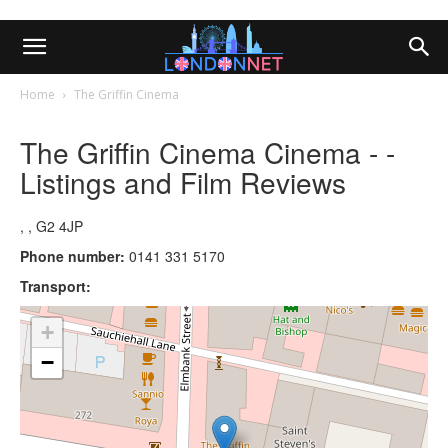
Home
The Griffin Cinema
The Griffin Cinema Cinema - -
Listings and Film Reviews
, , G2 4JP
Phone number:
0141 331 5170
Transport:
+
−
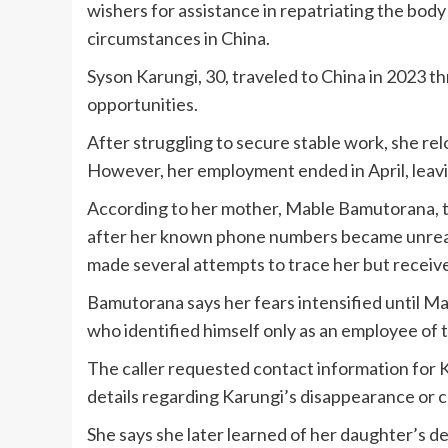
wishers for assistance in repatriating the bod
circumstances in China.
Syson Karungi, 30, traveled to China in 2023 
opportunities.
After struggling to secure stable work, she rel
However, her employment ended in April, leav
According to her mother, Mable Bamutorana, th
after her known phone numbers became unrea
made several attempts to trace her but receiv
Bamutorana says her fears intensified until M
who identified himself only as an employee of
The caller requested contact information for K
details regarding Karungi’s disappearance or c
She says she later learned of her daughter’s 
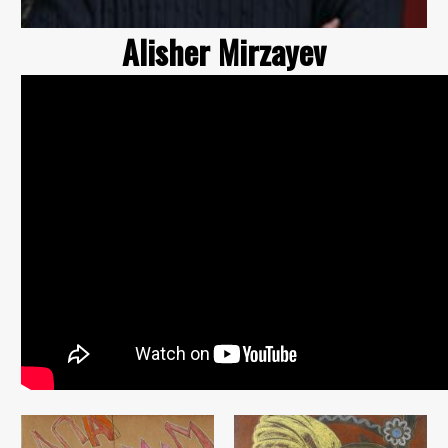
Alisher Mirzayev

************

What you return should match the entries word for word, pictures aside.

Home
The Griffin Cinema
The Griffin Cinema Cinema - -
Listings and Film Reviews
, , G2 4JP
Phone number:
0141 331 5170
Transport:
+
−
wishers for assistance in repatriating the bod
circumstances in China.
Syson Karungi, 30, traveled to China in 2023 
opportunities.
After struggling to secure stable work, she rel
However, her employment ended in April, leav
According to her mother, Mable Bamutorana, th
after her known phone numbers became unrea
made several attempts to trace her but receiv
Bamutorana says her fears intensified until M
who identified himself only as an employee of
The caller requested contact information for K
details regarding Karungi’s disappearance or c
She says she later learned of her daughter’s 
Alisher Mirzayev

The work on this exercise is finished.